Task details >>
Skip all pictures. Write out the data below from its first line through the line that contains "fallecieron en un incendio en Benalmádena".

Provided records >>
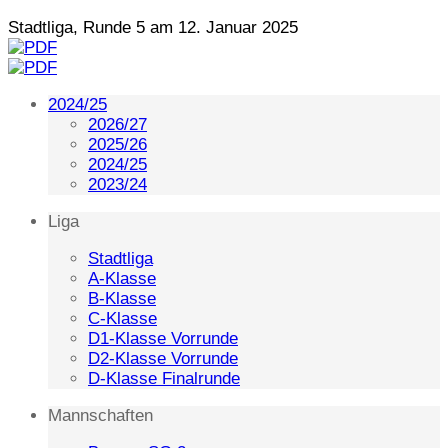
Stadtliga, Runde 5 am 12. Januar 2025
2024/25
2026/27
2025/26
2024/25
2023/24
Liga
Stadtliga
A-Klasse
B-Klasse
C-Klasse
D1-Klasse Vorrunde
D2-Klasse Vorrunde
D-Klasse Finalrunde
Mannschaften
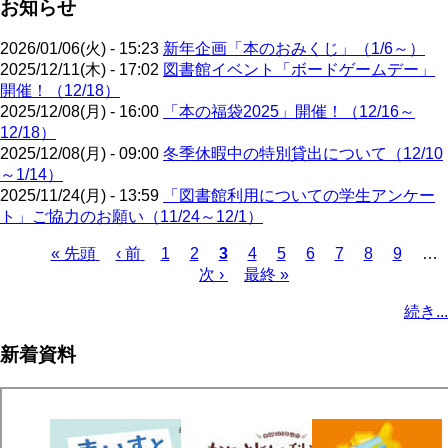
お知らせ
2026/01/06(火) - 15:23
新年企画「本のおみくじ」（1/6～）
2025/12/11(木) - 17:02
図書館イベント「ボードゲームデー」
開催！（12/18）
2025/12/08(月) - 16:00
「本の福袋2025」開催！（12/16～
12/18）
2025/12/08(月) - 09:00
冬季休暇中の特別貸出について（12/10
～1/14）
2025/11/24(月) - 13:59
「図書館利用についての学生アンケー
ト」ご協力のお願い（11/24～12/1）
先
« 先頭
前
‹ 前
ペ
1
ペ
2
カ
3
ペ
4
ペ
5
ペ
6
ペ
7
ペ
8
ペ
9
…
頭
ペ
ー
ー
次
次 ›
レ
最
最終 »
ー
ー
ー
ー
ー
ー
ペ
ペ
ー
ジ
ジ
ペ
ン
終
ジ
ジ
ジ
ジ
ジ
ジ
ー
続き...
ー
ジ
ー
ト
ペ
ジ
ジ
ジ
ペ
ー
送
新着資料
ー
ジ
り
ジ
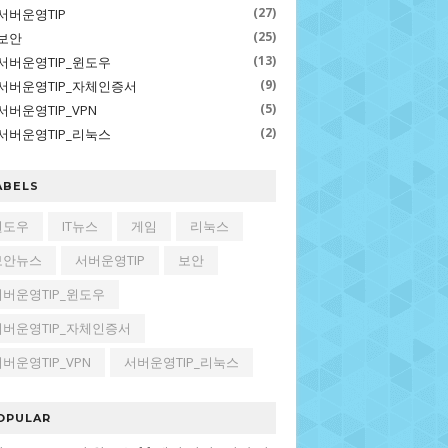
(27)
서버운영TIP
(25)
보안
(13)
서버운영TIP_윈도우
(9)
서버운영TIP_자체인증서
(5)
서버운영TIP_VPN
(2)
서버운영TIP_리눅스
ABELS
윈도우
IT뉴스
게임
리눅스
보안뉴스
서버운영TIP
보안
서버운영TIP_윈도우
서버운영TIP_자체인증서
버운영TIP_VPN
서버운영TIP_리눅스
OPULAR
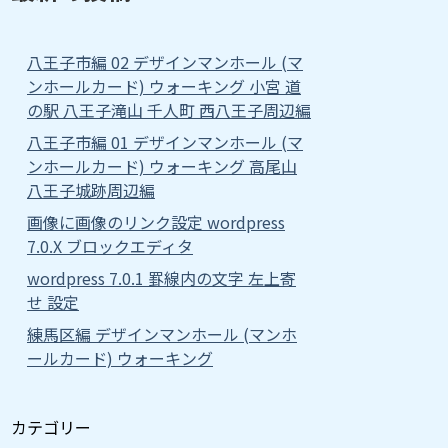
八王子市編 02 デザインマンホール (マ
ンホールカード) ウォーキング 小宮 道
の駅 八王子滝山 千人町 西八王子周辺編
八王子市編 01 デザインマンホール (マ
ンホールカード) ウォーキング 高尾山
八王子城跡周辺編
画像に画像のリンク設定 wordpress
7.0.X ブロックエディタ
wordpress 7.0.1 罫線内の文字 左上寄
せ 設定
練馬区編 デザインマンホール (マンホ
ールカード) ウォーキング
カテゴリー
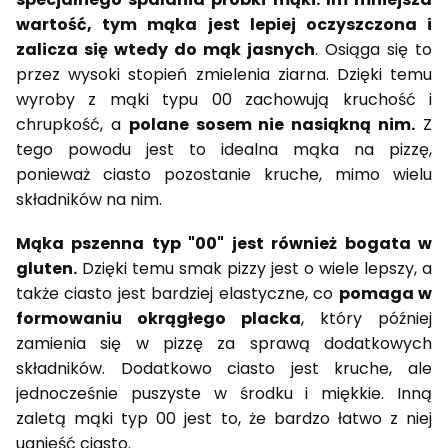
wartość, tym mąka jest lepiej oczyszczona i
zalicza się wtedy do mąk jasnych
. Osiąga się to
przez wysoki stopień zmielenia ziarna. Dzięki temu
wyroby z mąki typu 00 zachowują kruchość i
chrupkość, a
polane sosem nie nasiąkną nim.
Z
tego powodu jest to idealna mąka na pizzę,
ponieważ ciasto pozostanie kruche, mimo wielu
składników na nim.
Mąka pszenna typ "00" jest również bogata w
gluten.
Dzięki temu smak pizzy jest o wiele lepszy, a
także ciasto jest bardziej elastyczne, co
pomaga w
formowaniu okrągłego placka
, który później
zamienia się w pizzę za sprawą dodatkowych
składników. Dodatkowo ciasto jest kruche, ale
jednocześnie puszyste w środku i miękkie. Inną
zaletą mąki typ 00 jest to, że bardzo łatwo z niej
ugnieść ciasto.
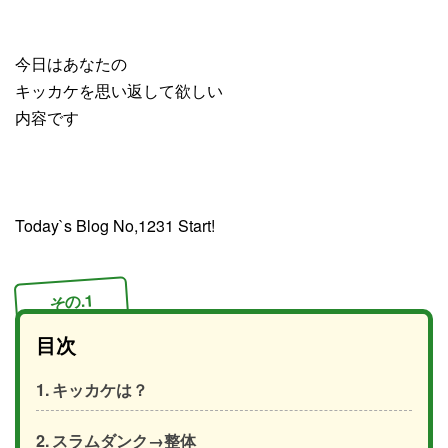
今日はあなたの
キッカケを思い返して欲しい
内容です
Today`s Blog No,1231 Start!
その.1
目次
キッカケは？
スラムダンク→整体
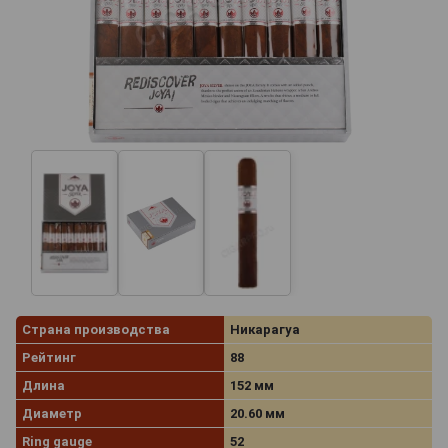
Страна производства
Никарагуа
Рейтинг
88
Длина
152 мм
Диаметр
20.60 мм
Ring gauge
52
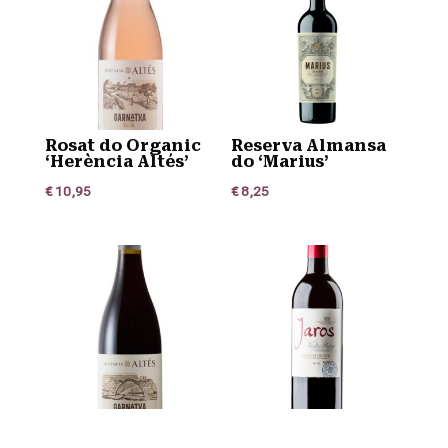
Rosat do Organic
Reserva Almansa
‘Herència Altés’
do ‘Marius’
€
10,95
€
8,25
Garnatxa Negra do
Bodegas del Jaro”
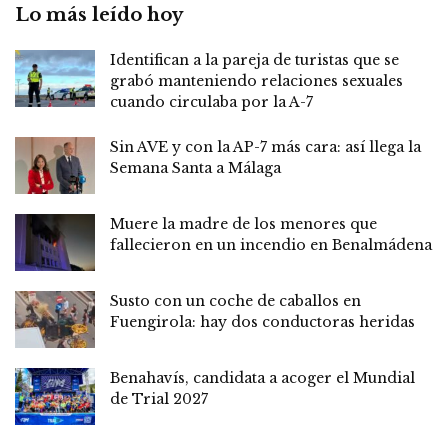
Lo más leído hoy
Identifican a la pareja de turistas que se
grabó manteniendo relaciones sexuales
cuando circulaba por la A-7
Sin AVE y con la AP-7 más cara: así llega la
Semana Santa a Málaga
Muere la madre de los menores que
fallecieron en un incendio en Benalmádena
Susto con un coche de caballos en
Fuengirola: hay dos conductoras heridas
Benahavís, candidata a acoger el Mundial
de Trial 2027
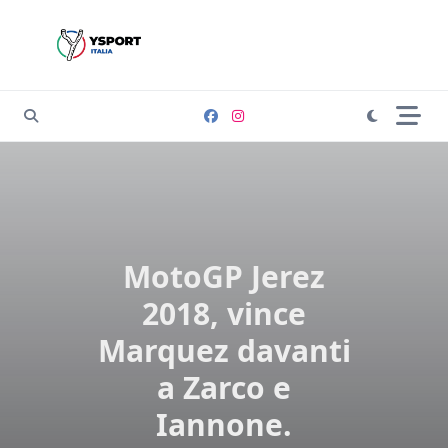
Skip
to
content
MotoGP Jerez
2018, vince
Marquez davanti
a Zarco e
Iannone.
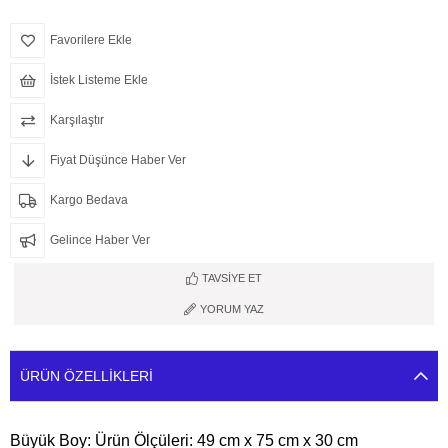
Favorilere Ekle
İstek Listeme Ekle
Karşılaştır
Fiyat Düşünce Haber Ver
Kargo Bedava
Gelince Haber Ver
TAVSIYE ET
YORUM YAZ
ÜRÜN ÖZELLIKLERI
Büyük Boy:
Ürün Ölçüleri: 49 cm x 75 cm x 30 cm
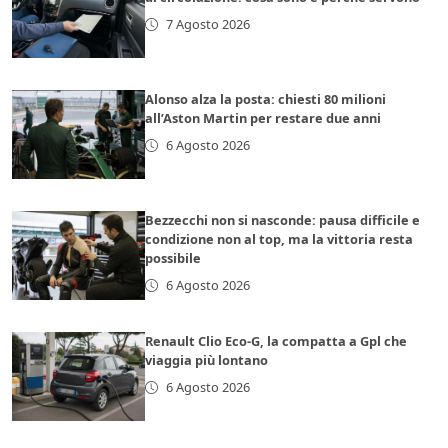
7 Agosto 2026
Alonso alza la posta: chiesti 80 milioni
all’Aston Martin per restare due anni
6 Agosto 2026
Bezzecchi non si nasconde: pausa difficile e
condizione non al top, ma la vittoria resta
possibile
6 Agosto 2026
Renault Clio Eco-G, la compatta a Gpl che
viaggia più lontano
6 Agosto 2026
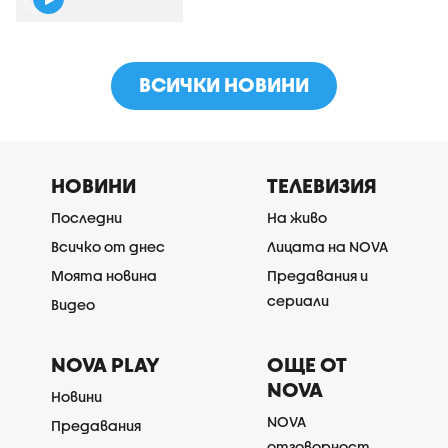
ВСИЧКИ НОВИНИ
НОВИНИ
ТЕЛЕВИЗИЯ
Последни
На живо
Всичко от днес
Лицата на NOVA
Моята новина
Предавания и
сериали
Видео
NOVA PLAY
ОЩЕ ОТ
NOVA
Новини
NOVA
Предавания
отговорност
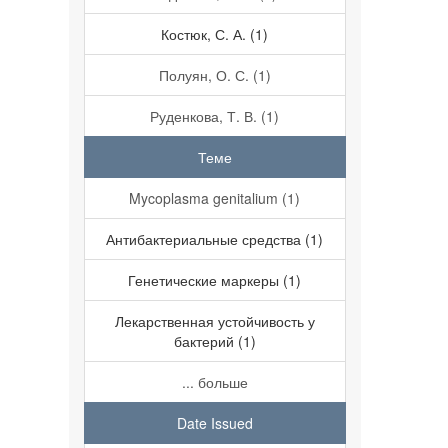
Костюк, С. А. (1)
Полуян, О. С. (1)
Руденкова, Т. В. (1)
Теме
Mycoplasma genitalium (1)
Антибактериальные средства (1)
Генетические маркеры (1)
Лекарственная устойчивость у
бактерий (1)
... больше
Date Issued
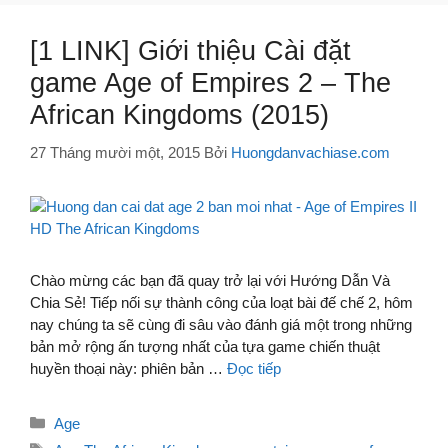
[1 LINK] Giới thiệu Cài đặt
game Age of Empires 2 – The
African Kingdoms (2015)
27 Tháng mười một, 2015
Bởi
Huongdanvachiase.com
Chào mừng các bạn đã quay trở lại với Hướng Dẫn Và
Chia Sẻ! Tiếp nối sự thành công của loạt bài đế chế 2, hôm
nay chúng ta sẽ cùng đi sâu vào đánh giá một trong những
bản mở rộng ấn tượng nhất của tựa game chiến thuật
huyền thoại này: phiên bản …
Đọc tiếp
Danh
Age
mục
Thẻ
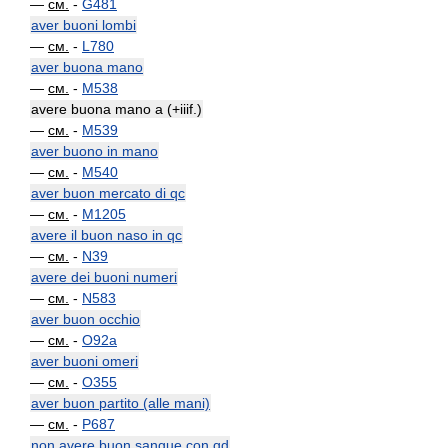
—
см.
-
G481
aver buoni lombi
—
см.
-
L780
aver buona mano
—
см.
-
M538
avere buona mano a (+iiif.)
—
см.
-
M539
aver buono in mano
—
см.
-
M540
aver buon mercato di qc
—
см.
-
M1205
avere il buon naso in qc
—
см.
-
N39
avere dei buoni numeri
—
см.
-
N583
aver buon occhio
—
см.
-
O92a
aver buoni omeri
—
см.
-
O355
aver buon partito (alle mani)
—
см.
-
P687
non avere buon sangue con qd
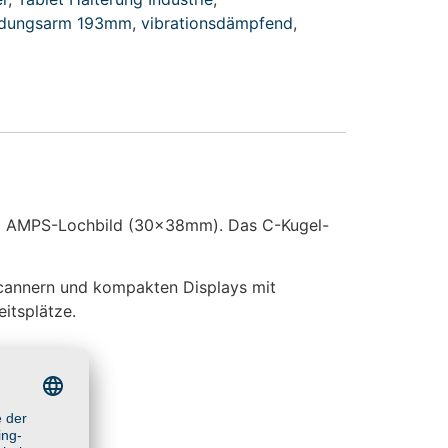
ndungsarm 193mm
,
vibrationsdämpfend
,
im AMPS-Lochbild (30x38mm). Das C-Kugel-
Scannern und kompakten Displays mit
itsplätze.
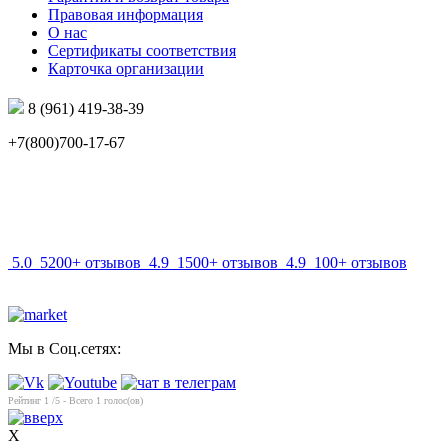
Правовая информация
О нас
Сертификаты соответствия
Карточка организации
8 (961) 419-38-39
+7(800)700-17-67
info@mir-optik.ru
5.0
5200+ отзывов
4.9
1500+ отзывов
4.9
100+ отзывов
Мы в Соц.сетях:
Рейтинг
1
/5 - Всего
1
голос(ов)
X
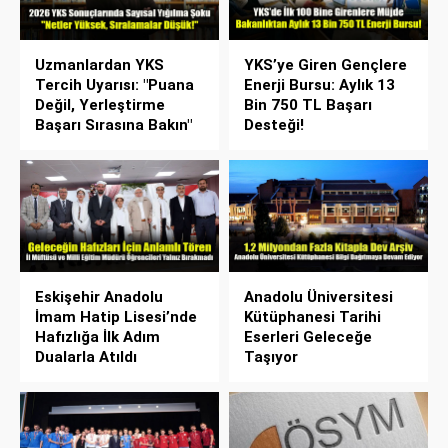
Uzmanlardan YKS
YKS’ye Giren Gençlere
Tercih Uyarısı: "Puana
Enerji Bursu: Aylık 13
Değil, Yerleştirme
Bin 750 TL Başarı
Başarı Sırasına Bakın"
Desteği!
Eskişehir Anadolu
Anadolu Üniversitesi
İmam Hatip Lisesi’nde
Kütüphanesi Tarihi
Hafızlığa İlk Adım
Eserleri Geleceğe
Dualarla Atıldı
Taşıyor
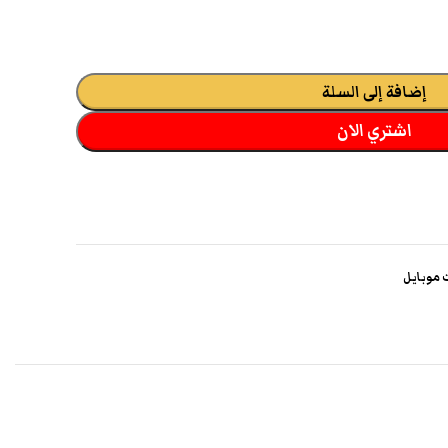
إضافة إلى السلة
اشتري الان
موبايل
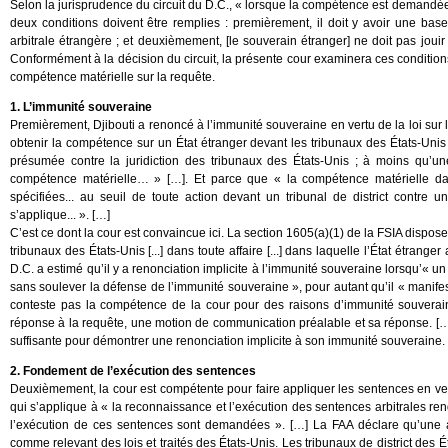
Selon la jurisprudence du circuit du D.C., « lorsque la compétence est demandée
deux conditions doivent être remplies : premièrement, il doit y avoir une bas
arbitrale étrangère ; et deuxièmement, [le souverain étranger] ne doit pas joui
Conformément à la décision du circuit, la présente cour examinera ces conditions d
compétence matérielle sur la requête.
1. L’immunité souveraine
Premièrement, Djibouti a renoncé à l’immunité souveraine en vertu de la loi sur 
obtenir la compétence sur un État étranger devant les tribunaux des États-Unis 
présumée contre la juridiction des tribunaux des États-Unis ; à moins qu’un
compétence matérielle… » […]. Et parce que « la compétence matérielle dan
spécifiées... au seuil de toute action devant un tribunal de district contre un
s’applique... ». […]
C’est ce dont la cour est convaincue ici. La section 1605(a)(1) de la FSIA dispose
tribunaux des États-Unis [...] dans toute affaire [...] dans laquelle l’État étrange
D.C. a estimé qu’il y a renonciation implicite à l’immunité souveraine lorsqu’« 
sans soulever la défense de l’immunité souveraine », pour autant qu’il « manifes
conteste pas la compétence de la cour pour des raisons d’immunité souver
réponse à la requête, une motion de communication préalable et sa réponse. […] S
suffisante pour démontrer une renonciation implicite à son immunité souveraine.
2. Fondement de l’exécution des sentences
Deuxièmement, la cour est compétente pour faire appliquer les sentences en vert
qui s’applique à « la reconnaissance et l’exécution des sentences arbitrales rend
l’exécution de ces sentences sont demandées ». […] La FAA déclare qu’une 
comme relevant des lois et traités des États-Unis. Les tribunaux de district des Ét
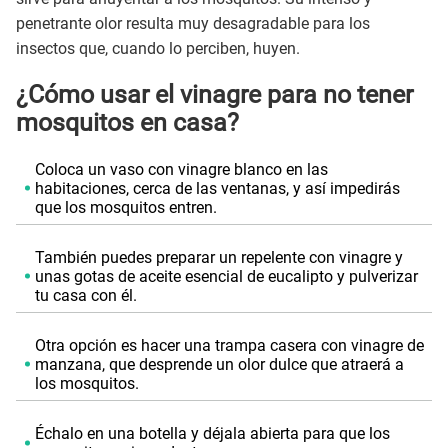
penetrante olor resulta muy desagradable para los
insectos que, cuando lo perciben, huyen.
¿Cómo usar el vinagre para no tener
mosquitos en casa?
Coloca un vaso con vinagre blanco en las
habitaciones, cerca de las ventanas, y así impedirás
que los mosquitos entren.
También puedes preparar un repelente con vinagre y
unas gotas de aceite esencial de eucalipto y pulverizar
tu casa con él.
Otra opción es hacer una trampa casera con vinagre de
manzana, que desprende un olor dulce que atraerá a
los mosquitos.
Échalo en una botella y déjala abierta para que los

The completed task >>
Stadtliga, Runde 5 am 12. Januar 2025
2024/25
2026/27
2025/26
2024/25
2023/24
Liga
Stadtliga
A-Klasse
B-Klasse
C-Klasse
D1-Klasse Vorrunde
D2-Klasse Vorrunde
D-Klasse Finalrunde
Mannschaften
お知らせ
2026/01/06(火) - 15:23
新年企画「本のおみくじ」（1/6～）
2025/12/11(木) - 17:02
図書館イベント「ボードゲームデー」
開催！（12/18）
2025/12/08(月) - 16:00
「本の福袋2025」開催！（12/16～
12/18）
2025/12/08(月) - 09:00
冬季休暇中の特別貸出について（12/10
～1/14）
2025/11/24(月) - 13:59
「図書館利用についての学生アンケー
ト」ご協力のお願い（11/24～12/1）
先
« 先頭
前
‹ 前
ペ
1
ペ
2
カ
3
ペ
4
ペ
5
ペ
6
ペ
7
ペ
8
ペ
9
…
頭
ペ
ー
ー
次
次 ›
レ
最
最終 »
ー
ー
ー
ー
ー
ー
ペ
ペ
ー
ジ
ジ
ペ
ン
終
ジ
ジ
ジ
ジ
ジ
ジ
ー
続き...
ー
ジ
ー
ト
ペ
ジ
ジ
ジ
ペ
ー
送
新着資料
ー
ジ
り
ジ
(27)
서버운영TIP
(25)
보안
(13)
서버운영TIP_윈도우
(9)
서버운영TIP_자체인증서
(5)
서버운영TIP_VPN
(2)
서버운영TIP_리눅스
ABELS
윈도우
IT뉴스
게임
리눅스
보안뉴스
서버운영TIP
보안
서버운영TIP_윈도우
서버운영TIP_자체인증서
버운영TIP_VPN
서버운영TIP_리눅스
OPULAR
八王子市編 02 デザインマンホール (マ
ンホールカード) ウォーキング 小宮 道
の駅 八王子滝山 千人町 西八王子周辺編
八王子市編 01 デザインマンホール (マ
ンホールカード) ウォーキング 高尾山
八王子城跡周辺編
画像に画像のリンク設定 wordpress
7.0.X ブロックエディタ
wordpress 7.0.1 罫線内の文字 左上寄
せ 設定
練馬区編 デザインマンホール (マンホ
ールカード) ウォーキング
カテゴリー
wartość, tym mąka jest lepiej oczyszczona i
zalicza się wtedy do mąk jasnych
. Osiąga się to
przez wysoki stopień zmielenia ziarna. Dzięki temu
wyroby z mąki typu 00 zachowują kruchość i
chrupkość, a
polane sosem nie nasiąkną nim.
Z
tego powodu jest to idealna mąka na pizzę,
ponieważ ciasto pozostanie kruche, mimo wielu
składników na nim.
Mąka pszenna typ "00" jest również bogata w
gluten.
Dzięki temu smak pizzy jest o wiele lepszy, a
także ciasto jest bardziej elastyczne, co
pomaga w
formowaniu okrągłego placka
, który później
zamienia się w pizzę za sprawą dodatkowych
składników. Dodatkowo ciasto jest kruche, ale
jednocześnie puszyste w środku i miękkie. Inną
zaletą mąki typ 00 jest to, że bardzo łatwo z niej
ugnieść ciasto.
今日はあなたの
キッカケを思い返して欲しい
内容です
Today`s Blog No,1231 Start!
その.1
目次
キッカケは？
スラムダンク→整体
Страна производства
Никарагуа
Рейтинг
88
Длина
152 мм
Диаметр
20.60 мм
Ring gauge
52
Rosat do Organic
Reserva Almansa
‘Herència Altés’
do ‘Marius’
€
10,95
€
8,25
Garnatxa Negra do
Bodegas del Jaro”
Lo más leído hoy
Identifican a la pareja de turistas que se
grabó manteniendo relaciones sexuales
cuando circulaba por la A-7
Sin AVE y con la AP-7 más cara: así llega la
Semana Santa a Málaga
Muere la madre de los menores que
fallecieron en un incendio en Benalmádena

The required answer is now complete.